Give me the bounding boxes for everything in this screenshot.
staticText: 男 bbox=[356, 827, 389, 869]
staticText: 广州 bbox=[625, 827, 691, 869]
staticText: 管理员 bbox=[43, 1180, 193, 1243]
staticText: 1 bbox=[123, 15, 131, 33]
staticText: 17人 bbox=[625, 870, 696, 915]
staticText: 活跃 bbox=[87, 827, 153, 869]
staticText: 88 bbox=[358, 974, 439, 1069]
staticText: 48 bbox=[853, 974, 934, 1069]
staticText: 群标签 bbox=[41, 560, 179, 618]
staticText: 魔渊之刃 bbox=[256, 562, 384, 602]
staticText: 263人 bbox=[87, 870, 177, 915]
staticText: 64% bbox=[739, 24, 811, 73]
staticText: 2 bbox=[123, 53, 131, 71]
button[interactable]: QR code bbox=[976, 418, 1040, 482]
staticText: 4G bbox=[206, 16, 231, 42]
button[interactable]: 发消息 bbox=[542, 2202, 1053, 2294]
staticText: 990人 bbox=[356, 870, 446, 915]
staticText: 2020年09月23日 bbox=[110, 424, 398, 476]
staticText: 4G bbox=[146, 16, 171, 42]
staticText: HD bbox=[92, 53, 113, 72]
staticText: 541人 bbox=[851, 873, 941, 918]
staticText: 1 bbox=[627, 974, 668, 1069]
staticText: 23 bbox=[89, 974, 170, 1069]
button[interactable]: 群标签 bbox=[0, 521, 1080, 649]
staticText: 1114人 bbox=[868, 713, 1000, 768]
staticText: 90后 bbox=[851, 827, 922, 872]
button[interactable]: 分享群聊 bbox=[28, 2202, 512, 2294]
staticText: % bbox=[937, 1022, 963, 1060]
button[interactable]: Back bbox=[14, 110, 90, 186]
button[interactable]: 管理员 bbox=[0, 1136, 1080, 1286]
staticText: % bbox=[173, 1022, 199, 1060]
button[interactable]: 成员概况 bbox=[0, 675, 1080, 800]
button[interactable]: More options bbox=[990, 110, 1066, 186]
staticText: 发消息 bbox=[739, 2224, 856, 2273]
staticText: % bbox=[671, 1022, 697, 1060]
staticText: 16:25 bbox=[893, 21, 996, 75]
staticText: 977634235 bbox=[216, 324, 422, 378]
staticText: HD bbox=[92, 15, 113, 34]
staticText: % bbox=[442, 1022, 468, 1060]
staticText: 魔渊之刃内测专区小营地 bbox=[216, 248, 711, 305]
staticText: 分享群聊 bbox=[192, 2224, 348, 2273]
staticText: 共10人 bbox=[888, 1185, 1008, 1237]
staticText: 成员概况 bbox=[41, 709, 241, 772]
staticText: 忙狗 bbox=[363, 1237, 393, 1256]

__________

§ TASK DIRECTIONS: The answer should repeat every line of the listing exactly.

§ YOUR SOLUTION:
Give me the bounding boxes for everything in this screenshot.
staticText: 男 bbox=[356, 827, 389, 869]
staticText: 广州 bbox=[625, 827, 691, 869]
staticText: 管理员 bbox=[43, 1180, 193, 1243]
staticText: 1 bbox=[123, 15, 131, 33]
staticText: 17人 bbox=[625, 870, 696, 915]
staticText: 活跃 bbox=[87, 827, 153, 869]
staticText: 88 bbox=[358, 974, 439, 1069]
staticText: 48 bbox=[853, 974, 934, 1069]
staticText: 群标签 bbox=[41, 560, 179, 618]
staticText: 魔渊之刃 bbox=[256, 562, 384, 602]
staticText: 263人 bbox=[87, 870, 177, 915]
staticText: 64% bbox=[739, 24, 811, 73]
staticText: 2 bbox=[123, 53, 131, 71]
button[interactable]: QR code bbox=[976, 418, 1040, 482]
staticText: 4G bbox=[206, 16, 231, 42]
button[interactable]: 发消息 bbox=[542, 2202, 1053, 2294]
staticText: 990人 bbox=[356, 870, 446, 915]
staticText: 2020年09月23日 bbox=[110, 424, 398, 476]
staticText: 4G bbox=[146, 16, 171, 42]
staticText: HD bbox=[92, 53, 113, 72]
staticText: 541人 bbox=[851, 873, 941, 918]
staticText: 1 bbox=[627, 974, 668, 1069]
staticText: 23 bbox=[89, 974, 170, 1069]
button[interactable]: 群标签 bbox=[0, 521, 1080, 649]
staticText: 1114人 bbox=[868, 713, 1000, 768]
staticText: 90后 bbox=[851, 827, 922, 872]
button[interactable]: 分享群聊 bbox=[28, 2202, 512, 2294]
staticText: % bbox=[937, 1022, 963, 1060]
button[interactable]: Back bbox=[14, 110, 90, 186]
button[interactable]: 管理员 bbox=[0, 1136, 1080, 1286]
staticText: % bbox=[173, 1022, 199, 1060]
button[interactable]: 成员概况 bbox=[0, 675, 1080, 800]
button[interactable]: More options bbox=[990, 110, 1066, 186]
staticText: 发消息 bbox=[739, 2224, 856, 2273]
staticText: % bbox=[671, 1022, 697, 1060]
staticText: 16:25 bbox=[893, 21, 996, 75]
staticText: 977634235 bbox=[216, 324, 422, 378]
staticText: HD bbox=[92, 15, 113, 34]
staticText: % bbox=[442, 1022, 468, 1060]
staticText: 魔渊之刃内测专区小营地 bbox=[216, 248, 711, 305]
staticText: 分享群聊 bbox=[192, 2224, 348, 2273]
staticText: 共10人 bbox=[888, 1185, 1008, 1237]
staticText: 成员概况 bbox=[41, 709, 241, 772]
staticText: 忙狗 bbox=[363, 1237, 393, 1256]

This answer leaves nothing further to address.